Earlier today and in the wake of the fraudulent renewable fuel credit (known as “RINs”) scandal that has shaken both the renewable fuel and petroleum industries, the Environmental Protection Agency (EPA) released a number of amendments to the Renewable Fuel Standard (RFS). The RFS requires gasoline and diesel refiners, blenders and importers to purchase RINs representing volumes of renewable fuel to offset the production of petroleum-based transportation fuel. Over the past year, EPA has fined gasoline and diesel fuel refiners and importers millions of dollars for using RINs that were fraudulently generated by companies that did not actually produce any renewable fuel. EPA also required refiners and importers that used invalid RINs to replace them with new valid RINs, costing the refined products industry more than $200 million.  

In response to the industry pushback to EPA’s enforcement of this issue, EPA has proposed: (1) a voluntary quality assurance program for verifying the validity of RINs under the RFS that would provide for an affirmative defense for those that purchase invalid RINs; (2) modifications to the exporter provisions of the RFS program to ensure that an appropriate number and type of RINs are retired whenever renewable fuel is exported; and (3) new regulatory provisions to address RINs that become invalid downstream of a renewable fuel producer. Finally, EPA is issuing a second interim enforcement policy to address invalid RINs that have already been generated and may be currently trading in the market.  

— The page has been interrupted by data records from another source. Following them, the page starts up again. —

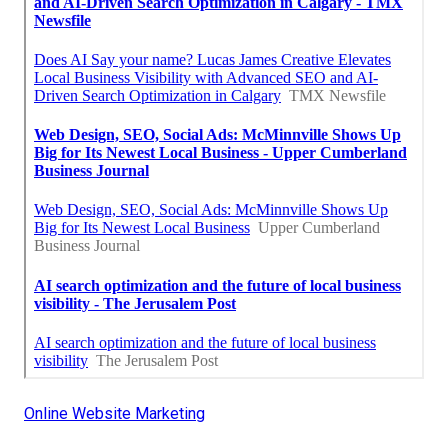
Online Website Marketing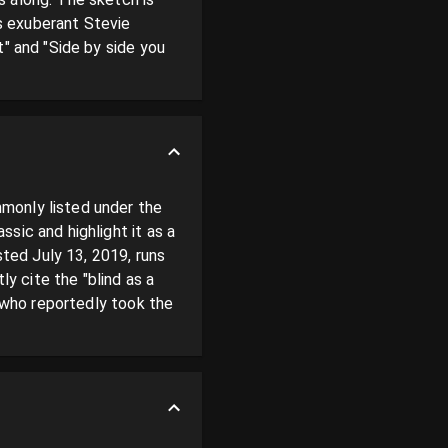
 exuberant Stevie 
" and "Side by side you 
monly listed under the 
ic and highlight it as a 
ed July 13, 2019, runs 
 cite the "blind as a 
 who reportedly took the 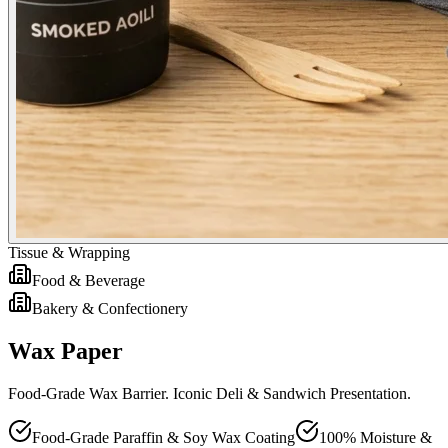
Tissue & Wrapping
Food & Beverage
Bakery & Confectionery
Wax Paper
Food-Grade Wax Barrier. Iconic Deli & Sandwich Presentation.
Food-Grade Paraffin & Soy Wax Coating
100% Moisture &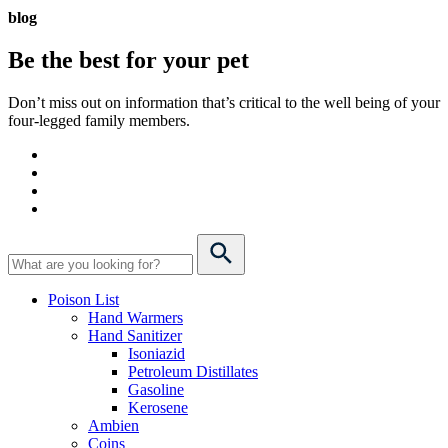
blog
Be the best for your
pet
Don’t miss out on information that’s critical to the well being of your
four-legged family members.
Poison List
Hand Warmers
Hand Sanitizer
Isoniazid
Petroleum Distillates
Gasoline
Kerosene
Ambien
Coins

Arguably the most important part of this rulemaking is the quality assurance program whereby third-party auditors would verify renewable fuel producers’ compliance with RIN-generation procedures. Companies that purchase or retire RINs from producers that voluntarily elect to participate in the quality assurance program would benefit from an affirmative defense mechanism that would allow the company, other than the generator of an invalid RIN, to avoid civil liability for the transfer or use of invalid RINs for purposes of fulfilling RFS obligations. This mechanism would have no effect on any party’s potential criminal liability. The program would also create three new types of RINs: (1) RINs verified by a third-party auditor, who would be responsible for replacing the RINs in the event that they were invalidity generated; (2) RINs verified by a third-party auditor, where the refiner and importer of gasoline diesel that retired the RIN would remain liable for RIN replacement; and (3) unverified RINs, where the refiner and importer of gasoline and diesel that retired the RIN would remain liable for replacement.